Это было столь неожиданно, что спафарий непроизвольно сделал шаг назад, схватился за рукоять меча. Надсмотрщик наклонился к нему.

- Солнце - главный бог русов, - зашептал он. - Они молятся ему и обещают, что сегодня умрут. Поэтому ни один из них не притронется к вёслам. Мы бессильны заставить их работать, господин.

За время пребывания в неволе надсмотрщик научился неплохо понимать языки и наречия всех племён и народов, у чьих сынов ненасытная империя отняла свободу и превратила их в пленников.

Однако спафарий и без слов чернокожего раба понял смысл только что случившегося. Он и сам прежде неоднократно встречался с русами, немало слышал о них от других, так что многое из жизни и обычаев могучего северного соседа ему было известно. Он знал, что у русов-воинов сдача в плен почиталась тягчайшим позором и они предпочитали в безвыходном положении лучше умереть от собственной руки, нежели попасть во власть врагов. Превыше всего ценившие свободу, русы считали унизительным и недостойным настоящего мужчины повиноваться кому-либо, кроме своих богов, князя и командиров дружины.

Из сидевших в цепях перед спафарием русов никто не сдался в плен добровольно. Одних, израненных и обессилевших, взяли в бою с оружием в руках, других, полузахлебнувшихся в воде либо потерявших сознание, вытащили из моря. Сейчас, дождавшись появления своего верховного божества и вознеся ему молитву, пленные русы решили умереть, только бы не стать рабами. Так могла ли найтись во вселенной сила, которая оказалась бы могущественнее их воли? Нет!

Спафарий ощутил, как в душу вползает липкий, холодный страх перед непонятным ему мужеством и презрением к смерти. Ему захотелось очутиться как можно дальше от гордых даже сейчас, с цепями на ногах и руках, неподвластных чужой воле людей. Выхватив из рук надсмотрщика свой плащ, Василий сунул ему дымившуюся от свежей крови плеть.

- Бей! - крикнул он, указывая на пожилого руса. - Они хотят умереть? Пусть этот подохнет первым!

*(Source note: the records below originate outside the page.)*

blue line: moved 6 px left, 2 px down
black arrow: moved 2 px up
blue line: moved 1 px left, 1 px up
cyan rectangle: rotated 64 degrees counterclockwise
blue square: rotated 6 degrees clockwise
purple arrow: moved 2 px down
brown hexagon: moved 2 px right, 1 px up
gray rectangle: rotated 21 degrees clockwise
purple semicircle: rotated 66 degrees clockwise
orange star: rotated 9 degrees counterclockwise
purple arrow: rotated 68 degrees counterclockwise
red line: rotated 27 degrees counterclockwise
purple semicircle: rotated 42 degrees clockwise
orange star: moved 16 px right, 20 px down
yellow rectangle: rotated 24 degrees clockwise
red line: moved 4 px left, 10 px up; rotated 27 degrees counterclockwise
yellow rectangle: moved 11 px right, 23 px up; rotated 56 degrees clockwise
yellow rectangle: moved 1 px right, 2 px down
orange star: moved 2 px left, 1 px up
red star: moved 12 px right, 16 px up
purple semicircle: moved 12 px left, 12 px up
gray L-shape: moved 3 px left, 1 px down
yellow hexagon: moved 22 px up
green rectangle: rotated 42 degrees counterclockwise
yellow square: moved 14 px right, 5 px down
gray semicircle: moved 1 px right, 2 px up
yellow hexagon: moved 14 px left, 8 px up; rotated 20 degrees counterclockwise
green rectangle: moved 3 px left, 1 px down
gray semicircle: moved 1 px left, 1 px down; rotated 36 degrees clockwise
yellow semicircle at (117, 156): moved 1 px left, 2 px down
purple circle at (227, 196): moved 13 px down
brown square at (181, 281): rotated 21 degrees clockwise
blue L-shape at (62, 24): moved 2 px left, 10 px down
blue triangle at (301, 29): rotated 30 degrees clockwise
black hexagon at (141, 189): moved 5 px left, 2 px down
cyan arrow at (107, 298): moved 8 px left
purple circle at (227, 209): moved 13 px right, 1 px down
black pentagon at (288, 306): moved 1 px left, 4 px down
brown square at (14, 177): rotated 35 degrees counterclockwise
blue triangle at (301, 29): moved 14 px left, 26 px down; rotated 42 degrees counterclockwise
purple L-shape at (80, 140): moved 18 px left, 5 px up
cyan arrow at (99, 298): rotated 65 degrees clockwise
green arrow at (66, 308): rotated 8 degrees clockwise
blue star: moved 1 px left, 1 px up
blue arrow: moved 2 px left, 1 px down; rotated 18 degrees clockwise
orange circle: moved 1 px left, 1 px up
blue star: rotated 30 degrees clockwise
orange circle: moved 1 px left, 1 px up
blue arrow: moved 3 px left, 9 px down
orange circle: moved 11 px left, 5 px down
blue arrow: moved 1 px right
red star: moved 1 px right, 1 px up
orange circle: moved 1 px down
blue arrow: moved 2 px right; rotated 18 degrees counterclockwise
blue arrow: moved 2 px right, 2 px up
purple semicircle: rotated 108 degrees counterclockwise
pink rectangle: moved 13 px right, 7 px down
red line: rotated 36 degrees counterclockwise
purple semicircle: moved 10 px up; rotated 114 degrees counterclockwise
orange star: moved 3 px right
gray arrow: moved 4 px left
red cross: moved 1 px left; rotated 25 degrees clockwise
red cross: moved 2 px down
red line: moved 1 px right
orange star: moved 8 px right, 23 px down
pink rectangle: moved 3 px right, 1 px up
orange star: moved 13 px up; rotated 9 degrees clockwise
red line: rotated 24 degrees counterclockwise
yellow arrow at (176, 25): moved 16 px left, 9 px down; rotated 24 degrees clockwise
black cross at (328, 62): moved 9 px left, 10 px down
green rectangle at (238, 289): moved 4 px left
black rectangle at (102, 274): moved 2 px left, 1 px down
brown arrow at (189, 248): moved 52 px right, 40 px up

С шумом набрав в лёгкие воздуха, надсмотрщик высоко занёс над головой плеть, со свистом опустил её на спину пленника. Сила его ударов была такова, что под ними не устоял бы и вол, и после нескольких взмахов плети рус рухнул. Преодолевая брезгливость, спафарий наклонился над куском кровоточившего мяса, которое недавно было спиной пленника, поднял за волосы его голову. Рус не дышал, умерев ещё до того, как упал. Он принял смерть стоя, как и подобает настоящему воину.

Спафарий выпрямился, взглянул на почтительно замершего подле него надсмотрщика.

- Этот был первым, а последним будет тот, - указал Василий на первого попавшегося ему на глаза пленника. - Тела их потом вышвырнешь на корм рыбам. Всё понял, раб?

- Да, господин, - низко склонил голову надсмотрщик.

Василий уже собирался уйти, но тут с соседней скамьи в его сторону с криком метнулась фигура.

- Ромей, постой! Выслушай меня!

Спафарий остановился, с любопытством посмотрел на кричавшего. Высокий рост, широкие плечи, всклокоченные волосы, растрёпанная русая борода. Белёсые от страха глаза, с мольбой протянутые к нему руки.

- Кто ты, раб? - с презрением спросил Василий.

- Варяг... Не рус, а викинг... - быстро, словно боясь, что ему не позволят договорить, забормотал человек. - Вчера я сам бросил меч, не принеся зла ни одному ромею.

Действительно, в отличие от израненных и окровавленных русов, на пленном викинге не виднелось ни единой царапины, его одежда была цела и опрятна.

- Ну и что? - пожал плечами спафарий. - Ты находился вместе с русами и, значит, враг империи. Такой же, как они.

- Нет, ромей, у варягов нет врагов. Их враг тот, кто враг их хозяина. А хозяином викинга может стать каждый, кто ему хорошо заплатит. Но тебе, ромей, я готов служить даже не за деньги.

Спафарий рассмеялся:

- Жалкий червь, какой мне от тебя прок? Чем ты можешь быть полезен?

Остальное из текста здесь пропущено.